The Jackson 5 were the first group in music history to have four singles released back to back on their flight to No. 1 on billboards top 100, with each single selling over a million copies. The singles were: “I Want You Back,” “ABC,” “The Love You Save” and “I’ll Be There.” This was unprecedented and a clear indication that the Motown hit machine had not lost its steam but was moving full speed ahead with its new-found music sensation.

The Jackson 5 would introduce a new sound that music critics would reference as “bubblegum soul,” indicating that the music was soulful, youthful with pop cross-over appeal, a genre performed by and for kids. But their popularity did not end with kids; it washed over the barriers of age to practically all adults.

Featuring their cool Afros, Apple caps, handsome smiles and youthful enthusiasm, Motown would launch a marketing campaign for the Jackson 5 that would generate mass appeal in radio, magazines and television media. These included the Miss Black America beauty pageant, The Hollywood Palace with Diana Ross and Sammy Davis Jr., the Ed Sullivan Show, special guest appearance on the Diana Ross special, and an ABC telecast special of their own entitled, “Going Back to Indiana” concert.

This concert was also released as their first live album.

The Jackson 5 would also have their own animated cartoon series on Saturday mornings as part of the ABC fall lineup under the production of animators Rankin and Bass. They would also have an alphabet cereal commercial, promoting the cereal as part of a balanced breakfast.

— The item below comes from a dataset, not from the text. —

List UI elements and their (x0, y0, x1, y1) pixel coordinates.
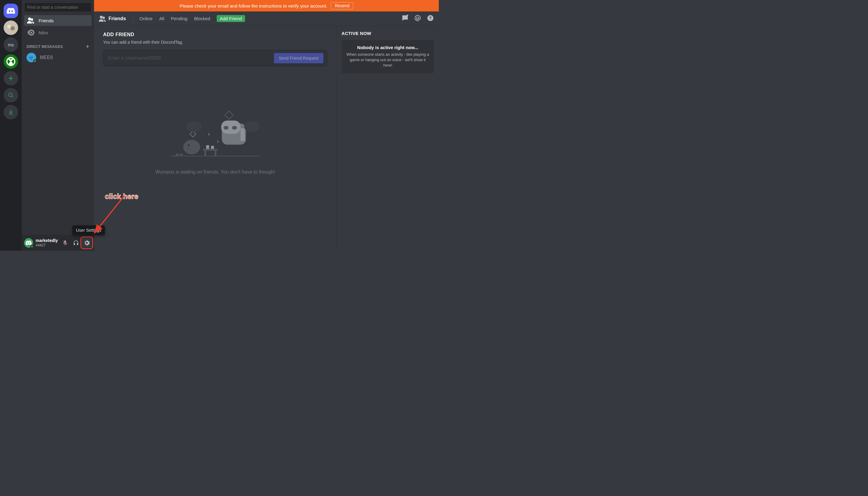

The Jackson 5 would perform to sold-out concerts with record-breaking attendance nationally and internationally, including Africa, Asia and Europe. The excitement of Jacksonmania was worldwide. The Jackson 5 would be featured on the covers of Rolling Stone magazine at a time when Rolling Stone didn’t usually cover kid acts. They would also make the covers of Life and, of course, Ebony. Their popularity with Black youth played a major role in launching the Black teen publication Right On, along with the Black teen dance telecast “Soul Train” hosted by Don Cornelius.

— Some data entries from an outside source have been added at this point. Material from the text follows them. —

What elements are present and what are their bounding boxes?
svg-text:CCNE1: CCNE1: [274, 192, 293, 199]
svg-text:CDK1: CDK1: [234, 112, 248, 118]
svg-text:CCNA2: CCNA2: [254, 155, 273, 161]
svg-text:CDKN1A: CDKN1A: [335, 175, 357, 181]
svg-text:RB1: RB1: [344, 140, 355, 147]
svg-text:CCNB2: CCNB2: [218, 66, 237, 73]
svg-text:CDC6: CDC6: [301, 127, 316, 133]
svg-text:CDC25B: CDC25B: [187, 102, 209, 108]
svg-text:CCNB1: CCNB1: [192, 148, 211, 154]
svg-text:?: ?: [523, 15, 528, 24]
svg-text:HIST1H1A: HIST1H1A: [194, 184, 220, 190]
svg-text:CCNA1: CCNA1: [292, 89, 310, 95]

The success and popularity of the Jackson 5 laid the foundation for other young groups such as The Sylvers, DeBarge, New Edition, B2K and Destiny’s Child, just to name a few.

The Jackson 5 would have a seven-year run at Motown, from 1969 to 1976. Due to creative differences, the group would leave Motown, signing with the Epic label. The move to Epic would mark the next chapter in this family’s musical dynasty with a few major changes.

Brother Jermaine, then married to Gordy’s daughter Hazel, would continue to stay on at Motown as a solo artist, and because the Motown label had reserved the rights to the name, logo and trademark Jackson 5, the group simply became the Jacksons, making their transition from child stars to adult entertainers. With the move to Epic, their younger brother Randy would be added to the group as a full-time member.

Michael, being the most driven of them all, would record the biggest selling album of all time, “Thriller.” The album was inducted into the Guinness Book of World Records, making Michael the most successful and celebrated entertainer in the world. Today, his global fan base refers to him as the King of Pop.

In 1997, the Jackson 5 would be inducted into the Rock and Roll Hall of Fame, becoming the youngest group to have this honor bestowed upon them by the industry and their peers.

The Jackson 5 was a music phenomenon.

They were a unique group that emerged at a unique time in American history. Their legacy of music, song and dance will continue to interest, intrigue and inspire people the world over for generations to come.

Yes, the five brothers from Gary, Ind., did quite well.